Japanese Prime Minister Fumio Kishida has come under fire for his party's proposal to reduce student debt for those who have children, as the country struggles to raise its low birthrate.
Kishida has pledged "unprecedented" measures to tackle the country's perennially low birthrate, and his Liberal Democratic Party (LDP) is reportedly drafting a set of policy recommendations on the issue for the government.
But the reported debt forgiveness plan has sparked anger.
"Scholarship debt reduction and whether an individual would have a baby or not are completely different issues, aren't they?" opposition lawmaker Noriko Ishigaki asked Kishida at an upper house session Friday.
"This is a policy that requires a child in return for reducing scholarship debts, (it's)... a bad, unprecedented measure to tackle the low birthrate," Ishigaki said.
Kishida said little on the substance of the proposal, insisting only that "free and vigorous debate should be respected".
"This is like saying 'pay with your body!', 'give birth to a child if you want to reduce debts'. I wonder what they are thinking.
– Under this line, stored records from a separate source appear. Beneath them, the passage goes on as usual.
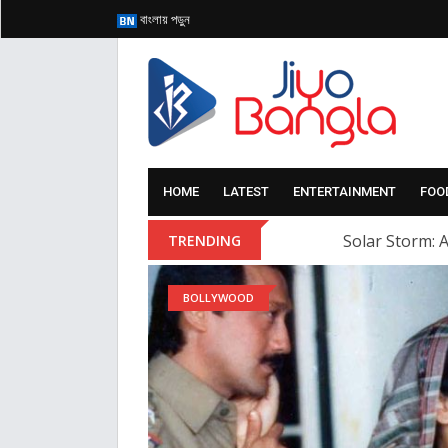
বাংলায় পড়ুন
HOME
LATEST
ENTERTAINMENT
FOO
Solar Storm: A
TRENDING
BOLLYWOOD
Childbirth can risk your life. So cruel," one Twitter user said.
"The LDP's policies (are) always treating humans as if they are livestock," history writer Masahiro Yamazaki said in another tweet.
Others called the plan "incomprehensible" and "abnormal", and wrote that "whether to have a child or not is a matter of personal decisions in the first place".
Masahiko Shibayama, an LDP lawmaker who heads a team discussing the issue, told private broadcasters TBS and TV Asahi that the plan was aimed at financially supporting families with children, not punishing those without them.
"We are discussing this as an expansion of support for child-rearing rather than a policy linked to childbirth," he told TV Asahi.
"It is extremely regrettable that this was taken in a context that it wouldn't give benefits unless giving birth."
The LDP is expected to submit its policy recommendations to Kishida's government by the end of this month, according to local media.
In a policy address in January, Kishida said Japan's low birth rate and ageing population posed an urgent risk to society, adding that "focusing attention on policies regarding children and child-rearing is an issue that cannot wait and cannot be postponed".
Birth rates are declining in many developed countries, but in Japan, the issue is particularly acute.
The country has the world's second-highest proportion of people aged 65 and over, after the tiny state of Monaco, according to World Bank data.